Hoffen wir, ich bleibe prinzipienfest. Die Impfschäden könnte ich wohl verkraften, denn in wenigen Jahren liege ich, soeben 71 geworden, sowieso in der Kiste. Aber diese Form der staatsterroristischen Abstempelung, die so offensichtlich an gewisse Todesstrafenpraktiken und an gewisse mit Gaskammern bestückte Barackenlager erinnert, ist zuviel. Da werde ich notfalls toben. Zuerst werden sie mich vielleicht nur schneiden und erpressen, wie jene freundlichen Email-DienstleisterInnen, die mich mit immer neuen Drohungen und Schikanen zum Genuß von Werbung zwingen wollen. Sie werden mir den Besuch meines Zahnarztes unmöglich machen, weil ich diesem keinen »Impfpaß« vorlegen kann. Rücken sie aber mit Handschellen an, werde ich mich unter Umständen an das Muster erinnern, daß Alfred Andersch (1957) in Sansibar mit seinem Pfarrer Helander gab. Ich kann das Buch getrost anführen, weil die Leute, die uns regieren und zensieren, sowieso Analphabeten sind.

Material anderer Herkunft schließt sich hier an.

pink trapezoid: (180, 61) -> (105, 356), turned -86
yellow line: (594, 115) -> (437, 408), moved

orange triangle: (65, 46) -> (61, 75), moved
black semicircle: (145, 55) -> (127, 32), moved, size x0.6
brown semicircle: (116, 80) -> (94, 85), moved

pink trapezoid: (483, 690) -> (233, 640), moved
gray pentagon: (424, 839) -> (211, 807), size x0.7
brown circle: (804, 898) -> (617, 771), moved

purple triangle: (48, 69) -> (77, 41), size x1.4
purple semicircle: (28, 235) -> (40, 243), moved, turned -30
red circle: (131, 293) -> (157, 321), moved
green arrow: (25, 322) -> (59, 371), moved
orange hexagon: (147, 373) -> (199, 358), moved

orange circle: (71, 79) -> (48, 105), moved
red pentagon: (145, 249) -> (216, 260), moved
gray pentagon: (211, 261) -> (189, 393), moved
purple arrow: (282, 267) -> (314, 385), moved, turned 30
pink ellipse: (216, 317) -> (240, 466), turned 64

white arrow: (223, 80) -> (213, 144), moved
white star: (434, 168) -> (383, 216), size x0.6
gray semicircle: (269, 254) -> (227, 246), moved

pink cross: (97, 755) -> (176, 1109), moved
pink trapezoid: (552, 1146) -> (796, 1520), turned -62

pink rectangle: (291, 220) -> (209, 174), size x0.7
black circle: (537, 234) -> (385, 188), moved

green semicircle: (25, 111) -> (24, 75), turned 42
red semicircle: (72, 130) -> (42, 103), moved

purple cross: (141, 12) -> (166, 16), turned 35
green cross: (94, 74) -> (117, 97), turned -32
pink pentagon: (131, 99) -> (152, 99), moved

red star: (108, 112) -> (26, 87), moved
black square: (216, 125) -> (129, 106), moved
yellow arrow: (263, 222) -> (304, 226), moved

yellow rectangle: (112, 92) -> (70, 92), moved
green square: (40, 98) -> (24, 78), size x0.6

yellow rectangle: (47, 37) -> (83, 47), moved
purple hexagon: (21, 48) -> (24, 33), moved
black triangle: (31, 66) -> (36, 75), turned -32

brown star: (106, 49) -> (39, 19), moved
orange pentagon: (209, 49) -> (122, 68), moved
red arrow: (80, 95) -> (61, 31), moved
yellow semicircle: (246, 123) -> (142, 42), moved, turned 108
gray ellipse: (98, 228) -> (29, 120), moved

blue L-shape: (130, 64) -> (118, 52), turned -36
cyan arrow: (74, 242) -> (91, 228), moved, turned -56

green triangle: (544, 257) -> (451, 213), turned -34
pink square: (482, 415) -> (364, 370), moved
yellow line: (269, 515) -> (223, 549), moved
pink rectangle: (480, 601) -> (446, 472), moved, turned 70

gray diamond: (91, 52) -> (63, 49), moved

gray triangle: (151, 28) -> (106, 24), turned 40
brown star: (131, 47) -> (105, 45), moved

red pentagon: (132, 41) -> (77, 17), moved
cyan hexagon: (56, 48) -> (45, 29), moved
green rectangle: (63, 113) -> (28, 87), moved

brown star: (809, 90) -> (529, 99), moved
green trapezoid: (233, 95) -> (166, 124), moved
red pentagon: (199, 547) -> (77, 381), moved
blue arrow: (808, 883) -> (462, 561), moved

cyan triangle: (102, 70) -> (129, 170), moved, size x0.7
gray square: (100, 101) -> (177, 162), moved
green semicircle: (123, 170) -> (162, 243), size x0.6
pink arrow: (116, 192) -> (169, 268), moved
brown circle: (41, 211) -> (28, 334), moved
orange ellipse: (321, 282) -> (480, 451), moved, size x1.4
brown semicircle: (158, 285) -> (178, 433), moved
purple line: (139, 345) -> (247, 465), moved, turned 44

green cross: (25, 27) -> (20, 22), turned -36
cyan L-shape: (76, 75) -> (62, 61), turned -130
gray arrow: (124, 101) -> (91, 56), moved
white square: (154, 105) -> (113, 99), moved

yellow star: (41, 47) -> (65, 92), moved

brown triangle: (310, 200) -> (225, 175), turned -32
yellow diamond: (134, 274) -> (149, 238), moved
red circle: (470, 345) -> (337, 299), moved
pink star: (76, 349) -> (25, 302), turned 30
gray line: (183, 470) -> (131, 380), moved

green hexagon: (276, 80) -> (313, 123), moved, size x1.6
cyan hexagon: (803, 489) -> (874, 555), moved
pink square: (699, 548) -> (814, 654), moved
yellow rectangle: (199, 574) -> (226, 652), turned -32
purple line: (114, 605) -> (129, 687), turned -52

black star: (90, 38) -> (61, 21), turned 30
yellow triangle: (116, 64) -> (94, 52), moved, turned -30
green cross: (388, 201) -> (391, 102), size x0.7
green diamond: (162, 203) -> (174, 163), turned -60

Vielleicht wird sich mancher fragen, ob ich keine anderen Sorgen als orthographische oder Zahnprobleme hätte. Meine Antwort: Habe ich durchaus. Am Abend des 3. März 2021 verschwand die 33jährige Sarah Everard in Südlondon, als sie von der Wohnung einer Freundin nach Hause ging. Auf diesem Weg hatte sie sogar noch mit ihrem Freund telefoniert. Einige Tage später wurde ihre Leiche in einem Wald in Kent gefunden. Vermutlich war sie von einem 48 Jahre alten Elite-Polizisten nach Schichtende entführt und getötet worden; der Mann sitzt in Untersuchungshaft. Als es in London zu einer »ungenehmigten« Mahnwache von Frauen kam, schritt die Polizei, wegen der »Corona-Ansteckungsgefahr«, so brutal gegen verschiedene Teilnehmerinnen ein, daß sogar der Londoner Bürgermeister Sadiq Kahn und noch höhere Tiere schimpften. Jetzt wird die Londoner Polizeichefin Cressida Dick, die wir bereits beim Mordfall >De Menezes (2005) kennenlernten, zum Rücktritt aufgefordert. Sie will aber nicht. Laut Christian Bunke* sind schon wieder gesetzliche Verschärfungen=Beschneidungen des Demonstrationsrechtes auf dem Weg ins Unterhaus, und selbstverständlich würden daran auch 50 NachfolgerInnen von Dick nicht mit vereinten Kräften rütteln. Nebenbei umfaßt der betreffende Polizeigesetzentwurf, der unter anderem auch Kindern und Frauen mehr Beistand verschaffen soll, rund 300 Seiten. Glaubt einer wirklich, die Ärsche im Unterhaus würden das lesen? Jener Elite-Polizist gehörte übrigens einer Einheit zum Schutz von Parlamentariern und Diplomaten an. Ja prima, ringsum wird der Bürger nur »geschützt«, General von Trotha (»Deutsch-Südwestafrika«) und Heinrich Himmler hätten ihre Freude daran.